Many people call us after using debt settlement companies. These companies promise to negotiate and reduce debts, but often do no work on the client’s file, and leave him or her in worse financial shape than before.
Understandably, people often feel they did not get their money’s worth from these companies. They want to know if they can use the bankruptcy process to get their money back.
The answer is…maybe, if all of the following apply:
- Payments you made to the debt settlement company can be characterized as “involuntary,”
- Your bankruptcy trustee does not pursue the funds for the benefit of the bankruptcy estate, and
- You meet several other criteria under section 522(h). Specifically, a Chapter 7 debtor has standing to pursue avoidance actions if each prong of a five-part test is satisfied. These are:
(1) the transfer to be avoided was not a voluntary transfer of property by the debtor;
(2) the debtor cannot have concealed the property;
(3) the trustee cannot have attempted to avoid the transfer;
(4) the debtor must exercise an avoidance power usually used by the trustee; and
(5) the transferred property is exempt from the bankruptcy estate.
If all of the above apply, you may be able to get back some or all of the money you paid to debt settlement company.
Many people stop me here and say, “Well, I voluntarily signed up with their service. So, I don’t meet the first requirement.”
The question, however, is what constitutes an “involuntary transfer” under section 522(g).
A creditor’s filing a lien, levying a bank account, or garnishing someone’s wages is clearly “involuntary.”
But, when is a seemingly “voluntary” transfer actually “involuntary” ?

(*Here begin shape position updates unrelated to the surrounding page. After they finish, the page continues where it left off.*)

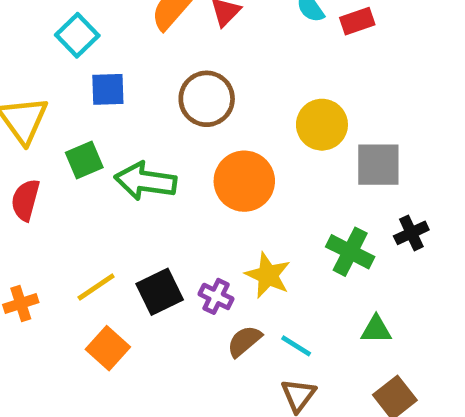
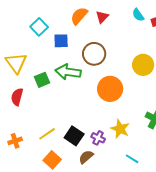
blue square: (108, 89) -> (61, 41), moved
green arrow: (145, 181) -> (68, 72), moved
black square: (160, 292) -> (74, 136), turned -30
brown semicircle: (244, 341) -> (86, 157), moved

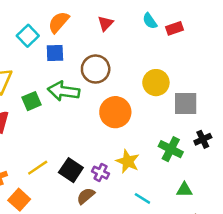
orange semicircle: (79, 16) -> (59, 22), moved
orange square: (52, 160) -> (19, 200), moved

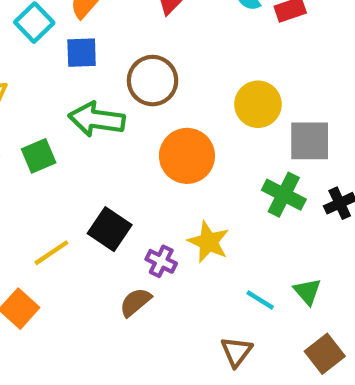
green square: (32, 101) -> (39, 156), moved
green cross: (171, 149) -> (284, 195), moved
black square: (71, 170) -> (110, 229), moved
green triangle: (184, 190) -> (307, 291), turned 49
cyan line: (142, 198) -> (260, 300), moved

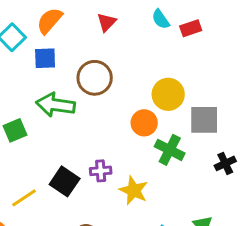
orange circle: (187, 156) -> (144, 123), moved, size x0.7
green cross: (284, 195) -> (170, 150), moved
purple cross: (161, 261) -> (101, 171), moved, turned -30

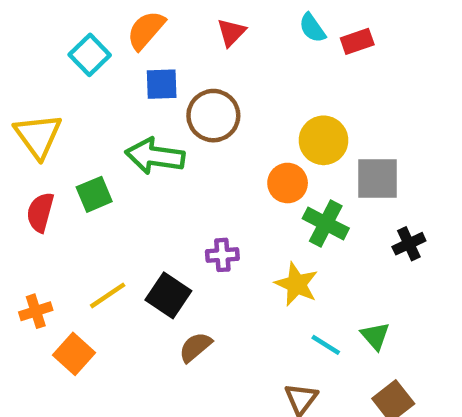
blue square: (45, 58) -> (162, 84), moved
black square: (65, 181) -> (168, 295), moved
yellow star: (134, 190) -> (297, 284), moved

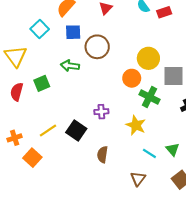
cyan square: (90, 55) -> (40, 29), moved
green arrow: (155, 156) -> (70, 66), size x0.7
brown semicircle: (195, 347) -> (102, 155), moved, turned -42

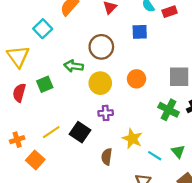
blue square: (73, 32) -> (140, 32), moved
yellow circle: (148, 58) -> (100, 83), moved
green cross: (149, 97) -> (169, 110), moved
yellow star: (136, 125) -> (132, 139), moved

For example, it is possible that transfers made under the voluntary control of the debtor are actually “involuntary” when the transferee used fraud or misrepresentation to induce the transfer. Bankruptcy courts in the 9th Circuit have weighed in on this issue and will likely continue to do so.
[Of course, you might also have a legal claim for fraud or misrepresentation against the debt settlement company– that is a separate issue and should be scheduled as a potential asset in your bankruptcy filing.]
In terms of debt settlement companies, if a bankruptcy filer has evidence that their so-called debt settlement company has misrepresented their services or engaged in fraud, a good argument could be made for debtor’s ability to recover some or all payments made to the debt settlement company prior to a bankruptcy filing.
In many cases, the ability to get these funds back would more than pay for the bankruptcy filing itself.